=== What needs to be done ===
Restate, word for word, the run of lines that starts at the line containing "پائے۔ اب انھوں" and ends with the final line of the listing. Leave pictures out.

⁂

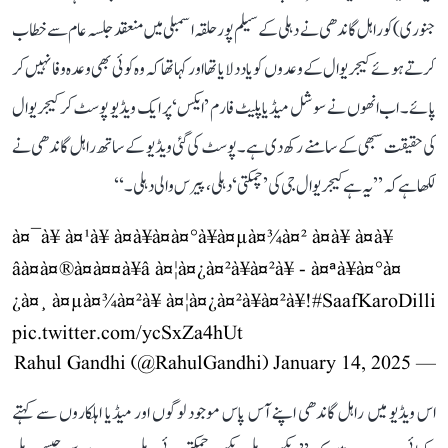
جنوری) کو راہل گاندھی نے دہلی کے سیلم پور حلقہ اسمبلی میں منعقد جلسہ عام سے خطاب
کرتے ہوئے کیجریوال کے وعدوں کو یاد دلایا تھا اور کہا تھا کہ وہ کوئی بھی وعدہ وفا نہیں کر
پائے۔ اب انھوں نے سوشل میڈیا پلیٹ فارم ’ایکس‘ پر ایک ویڈیو پوسٹ کر کیجریوال
کی حقیقت سبھی کے سامنے رکھ دی ہے۔ پوسٹ کی گئی ویڈیو کے ساتھ راہل گاندھی نے
لکھا ہے کہ ’’یہ ہے کیجریوال جی کی ’چمکتی‘ دہلی، پیرس والی دہلی۔‘‘
à¤¯à¥ à¤¹à¥ à¤à¥à¤à¤°à¥à¤µà¤¾à¤² à¤à¥ à¤à¥
âà¤à¤®à¤à¤¤à¥â à¤¦à¤¿à¤²à¥à¤²à¥ - à¤ªà¥à¤°à¤
¿à¤¸ à¤µà¤¾à¤²à¥ à¤¦à¤¿à¤²à¥à¤²à¥!
#SaafKaroDilli
pic.twitter.com/ycSxZa4hUt
January 14, 2025
— Rahul Gandhi (@RahulGandhi)
اس ویڈیو میں راہل گاندھی اپنے آس پاس موجود لوگوں اور میڈیا اہلکاروں سے کہتے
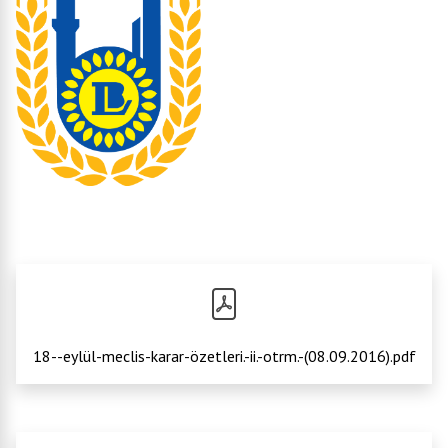
18--eylül-meclis-karar-özetleri.-ii.-otrm.-(08.09.2016).pdf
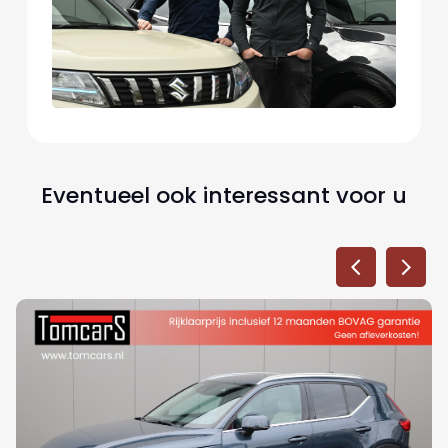
Eventueel ook interessant voor u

⁂

=== Answer for this exercise ===
پائے۔ اب انھوں نے سوشل میڈیا پلیٹ فارم ’ایکس‘ پر ایک ویڈیو پوسٹ کر کیجریوال
کی حقیقت سبھی کے سامنے رکھ دی ہے۔ پوسٹ کی گئی ویڈیو کے ساتھ راہل گاندھی نے
لکھا ہے کہ ’’یہ ہے کیجریوال جی کی ’چمکتی‘ دہلی، پیرس والی دہلی۔‘‘
à¤¯à¥ à¤¹à¥ à¤à¥à¤à¤°à¥à¤µà¤¾à¤² à¤à¥ à¤à¥
âà¤à¤®à¤à¤¤à¥â à¤¦à¤¿à¤²à¥à¤²à¥ - à¤ªà¥à¤°à¤
¿à¤¸ à¤µà¤¾à¤²à¥ à¤¦à¤¿à¤²à¥à¤²à¥!
#SaafKaroDilli
pic.twitter.com/ycSxZa4hUt
January 14, 2025
— Rahul Gandhi (@RahulGandhi)
اس ویڈیو میں راہل گاندھی اپنے آس پاس موجود لوگوں اور میڈیا اہلکاروں سے کہتے
18--eylül-meclis-karar-özetleri.-ii.-otrm.-(08.09.2016).pdf
Eventueel ook interessant voor u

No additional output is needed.